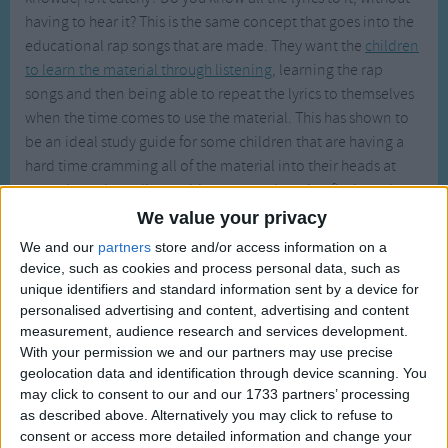
Traditional Songs
having to hear it? This is the same concept that goes into the
educational rap songs that are made. They want the
children
Silly Songs
to learn the material through listening
, learning the rap
Nursery Rhymes Songs
songs and then being able to repeat the lyrics to themselves
Gross-out Songs
when the time comes to use the material. This has shown to
be an ideal study guide for some children that are having a
TV Theme Songs
hard time cramming all of the material into their heads at
Musical Round Songs
once through reading, writing or even by using flash cards.
We value your privacy
Animal Songs
Here are some of the most well known educational rap songs
We and our
partners
store and/or access information on a
out there.
Counting Songs
device, such as cookies and process personal data, such as
unique identifiers and standard information sent by a device for
Lullaby Songs
Manifest Destiny
personalised advertising and content, advertising and content
- This song provides you with some history, social studies
Sports Songs
measurement, audience research and services development.
and even geography all wrapped into one song. Here
With your permission we and our partners may use precise
Parody Songs
are some of the lyrics from the song, 'by 1840, we
geolocation data and identification through device scanning. You
cleared the east, of native peoples may they rest in
may click to consent to our and our 1733 partners’ processing
Religious Songs
peace, with guns and steel the whites had their way now
as described above. Alternatively you may click to refuse to
Holiday Songs
they set their sights on Californ-i-a. See Mexico, as we
consent or access more detailed information and change your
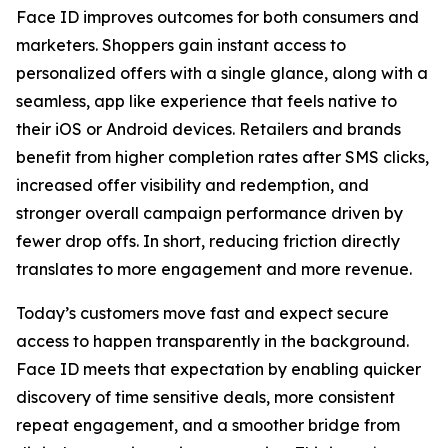
Face ID improves outcomes for both consumers and
marketers. Shoppers gain instant access to
personalized offers with a single glance, along with a
seamless, app like experience that feels native to
their iOS or Android devices. Retailers and brands
benefit from higher completion rates after SMS clicks,
increased offer visibility and redemption, and
stronger overall campaign performance driven by
fewer drop offs. In short, reducing friction directly
translates to more engagement and more revenue.
Today’s customers move fast and expect secure
access to happen transparently in the background.
Face ID meets that expectation by enabling quicker
discovery of time sensitive deals, more consistent
repeat engagement, and a smoother bridge from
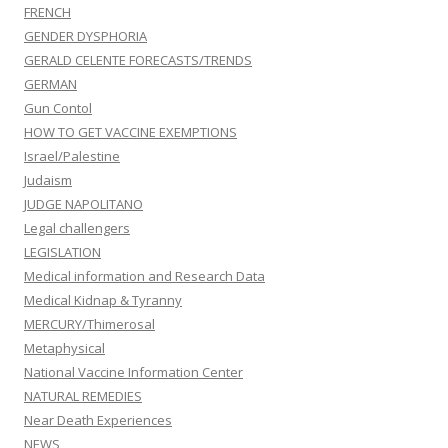
FRENCH
GENDER DYSPHORIA
GERALD CELENTE FORECASTS/TRENDS
GERMAN
Gun Contol
HOW TO GET VACCINE EXEMPTIONS
Israel/Palestine
Judaism
JUDGE NAPOLITANO
Legal challengers
LEGISLATION
Medical information and Research Data
Medical Kidnap & Tyranny
MERCURY/Thimerosal
Metaphysical
National Vaccine Information Center
NATURAL REMEDIES
Near Death Experiences
NEWS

========

§ **Work item**
Write out every record above exactly as it stands, but leave out the pictures.

§ **Answer to this exercise**
Traditional Songs
having to hear it? This is the same concept that goes into the
educational rap songs that are made. They want the
children
Silly Songs
to learn the material through listening
, learning the rap
Nursery Rhymes Songs
songs and then being able to repeat the lyrics to themselves
Gross-out Songs
when the time comes to use the material. This has shown to
be an ideal study guide for some children that are having a
TV Theme Songs
hard time cramming all of the material into their heads at
Musical Round Songs
once through reading, writing or even by using flash cards.
We value your privacy
Animal Songs
Here are some of the most well known educational rap songs
We and our
partners
store and/or access information on a
out there.
Counting Songs
device, such as cookies and process personal data, such as
unique identifiers and standard information sent by a device for
Lullaby Songs
Manifest Destiny
personalised advertising and content, advertising and content
- This song provides you with some history, social studies
Sports Songs
measurement, audience research and services development.
and even geography all wrapped into one song. Here
With your permission we and our partners may use precise
Parody Songs
are some of the lyrics from the song, 'by 1840, we
geolocation data and identification through device scanning. You
cleared the east, of native peoples may they rest in
may click to consent to our and our 1733 partners’ processing
Religious Songs
peace, with guns and steel the whites had their way now
as described above. Alternatively you may click to refuse to
Holiday Songs
they set their sights on Californ-i-a. See Mexico, as we
consent or access more detailed information and change your
Face ID improves outcomes for both consumers and
marketers. Shoppers gain instant access to
personalized offers with a single glance, along with a
seamless, app like experience that feels native to
their iOS or Android devices. Retailers and brands
benefit from higher completion rates after SMS clicks,
increased offer visibility and redemption, and
stronger overall campaign performance driven by
fewer drop offs. In short, reducing friction directly
translates to more engagement and more revenue.
Today’s customers move fast and expect secure
access to happen transparently in the background.
Face ID meets that expectation by enabling quicker
discovery of time sensitive deals, more consistent
repeat engagement, and a smoother bridge from
FRENCH
GENDER DYSPHORIA
GERALD CELENTE FORECASTS/TRENDS
GERMAN
Gun Contol
HOW TO GET VACCINE EXEMPTIONS
Israel/Palestine
Judaism
JUDGE NAPOLITANO
Legal challengers
LEGISLATION
Medical information and Research Data
Medical Kidnap & Tyranny
MERCURY/Thimerosal
Metaphysical
National Vaccine Information Center
NATURAL REMEDIES
Near Death Experiences
NEWS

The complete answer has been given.